Monday, October 13, 2008

Today's Headlines

Bloomberg:
- The Federal Reserve led an unprecedented push by central banks to flood the financial system with as many dollars as banks want, backing up government efforts to revive confidence and helping to reduce money-market rates.

- France, Germany, Spain, the Netherlands and Austria committed 1.3 trillion euros ($1.8 trillion) to guarantee bank loans and take stakes in lenders, racing to prevent the collapse of the financial system. The announcements came as Britain took majority stakes today in Royal Bank of Scotland Plc and HBOS Plc.

- Money-market rates in London fell after policy makers offered banks unlimited dollar funding and European governments pledged to take ``all necessary steps'' to shore up confidence among lenders. The London interbank offered rate, or Libor, for three-month dollar loans dropped 7 basis points to 4.75 percent today, tied for the largest drop since March 17, the British Bankers' Association said.

- James Chanos, president of hedge-fund firm Kynikos Associates Ltd., said he's selling short the fewest financial shares in four years after they lost half their value and government support made it more likely the stocks will rally. ``We have the least amount of financials short in our portfolio that we've had in four years,'' Chanos said in an interview with Bloomberg Television. ``They're down quite a bit, and clearly with these kinds of rescue packages our view is the risk-reward is not great on the short side, probably selectively on the long side. We're looking elsewhere.'' Chanos, who manages $5 billion, also said he is reducing short-selling of the steel industry. The hedge-fund manager said he is betting against some areas abroad that have been rapidly increasing infrastructure growth. ``All you need to do is look at Dubai's travails all of a sudden, which we've been talking about for a while, as a microcosm of projects that were pie in the sky, built with easy credit,'' he said. ``A lot of those projects will find difficult financing. That's where we're going to see some problems.''

- Dubai may need help from Abu Dhabi and the United Arab Emirates government to finance a surge in borrowing that paid for the world's tallest tower, palm tree- shaped man-made islands and stakes in banks worldwide. Dubai's ``potential reliance'' will be ``most significant'' in coming years, Moody's Investors Service said in a report today. Government-controlled companies owe at least $47 billion, more than Dubai's gross domestic product, and they will continue to accumulate debt at a faster pace than the economy grows, the New York-based rating firm said. ``These companies that are based in Dubai have become larger than Dubai itself,'' said Giyas Gokkent, chief economist at National Bank of Abu Dhabi, the U.A.E.'s second-largest commercial bank by assets. ``If anything were to go wrong with any of these companies, Dubai does not have the wherewithal to deal with it.''

- U.S. Treasury Secretary Henry Paulson and Federal Reserve officials today will meet with executives from financial companies to discuss the government plan to restore confidence in credit markets, the Treasury said.

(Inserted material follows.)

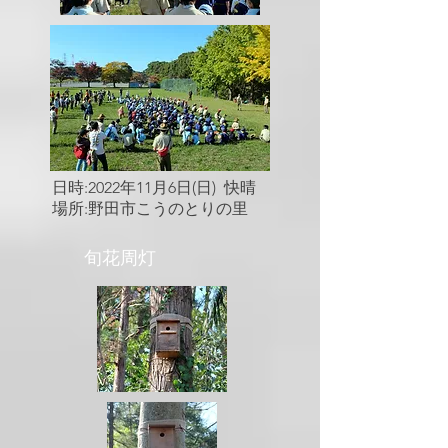
​日時:2022年11月6日(日) 快晴
場所:野田市こうのとりの里​
​旬花周灯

- The cost of protecting bank bonds from default fell as the U.K. bailed out Royal Bank of Scotland Group Plc, HBOS Plc and Lloyds TSB Group, and governments across Europe announced coordinated action to avert financial collapse. Credit-default swaps on the Markit iTraxx Financial index of 25 European banks and insurance companies dropped 11 basis points to 98, the lowest in three weeks, according to JPMorgan Chase & Co. prices at 10:45 a.m. in London. The U.S. Federal Reserve, European Central Bank and the Bank of England will offer financial institutions unlimited dollar funds for the first time in an attempt to ease tensions in money markets. The Group of Seven finance chiefs, meeting in Washington over the weekend, vowed to take ``all necessary steps to unfreeze credit and money markets.'' Germany is preparing its own rescue plan that may total as much as 400 billion euros ($540 billion). Contracts on the Markit iTraxx Crossover Index of 50 companies with mostly high-risk, high-yield credit ratings decreased 30 basis points to 700, having reached a record 750 last week, JPMorgan prices show. The Markit iTraxx Europe index of 125 companies with investment-grade ratings fell 7 basis points to 131. The Markit iTraxx credit-default swap index of 50 investment-grade Asian borrowers outside Japan was down 35 basis points at 295 as of 5:30 p.m. in Hong Kong, Barclays Capital prices show. The Asian high-yield benchmark declined 75 basis points to 875.

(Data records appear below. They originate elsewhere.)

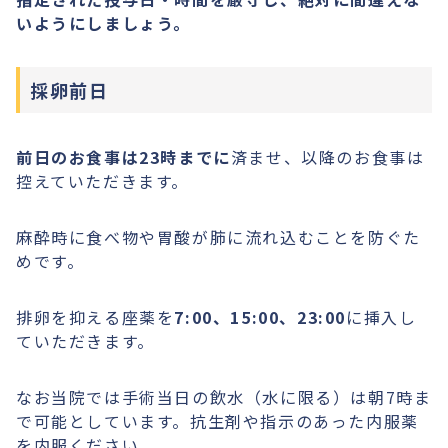
いようにしましょう。
採卵前日
前日のお食事は23時までに
済ませ、以降のお食事は
控えていただきます。
麻酔時に食べ物や胃酸が肺に流れ込むことを防ぐた
めです。
排卵を抑える座薬を
7:00、15:00、23:00
に挿入し
ていただきます。
なお当院では手術当日の飲水（水に限る）は朝7時ま
で可能としています。抗生剤や指示のあった内服薬
を内服ください。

- The European bank rescue plan laid out yesterday in Paris should enable confidence to be restored, Dominique Strauss-Kahn, the chief of the IMF, said. “What has been done over the last three days should provide elements of reassurance,” Strauss-Khan said. The worst of the financial crisis “may be behind us,” he added. The IMF will submit proposals to reform the financial system, including tighter control of hedge funds through the banks that provide them with debt, he said.

- Morgan Stanley(MS) climbed as much as 66 percent in New York trading after the firm sealed its $9 billion investment from Mitsubishi UFJ Financial Group Inc., giving the Japanese bank preferred stock that pays a 10 percent dividend. Mitsubishi UFJ, Japan's biggest lender, will get 21 percent of the New York-based company as previously agreed, the firms said today in a joint statement.

- Gold fell for the third straight session as equities worldwide rebounded, reducing the appeal of the precious metal as a haven against market turmoil. The London interbank offered rate, or Libor, for three-month dollar loans fell to 4.75 percent from 4.82 percent, the British Bankers' Association said. ``As markets may recover from now to next March, the full sense of security will come back into the market, and people will not be that interested in gold,'' Marc Faber, the managing director of Marc Faber Ltd. and the publisher of the Gloom, Boom & Doom report, said in an interview on Bloomberg Television.


Wall Street Journal:

- Eastern European countries, already financially overstretched, are facing a pullback by lenders and investors, which may threaten to burst economic bubbles in the Balkans and trigger a major slump in Hungary and the Baltic states, citing fund managers and economists. Many of those countries had borrowed heavily from overseas lenders to finance business activity and consumer spending.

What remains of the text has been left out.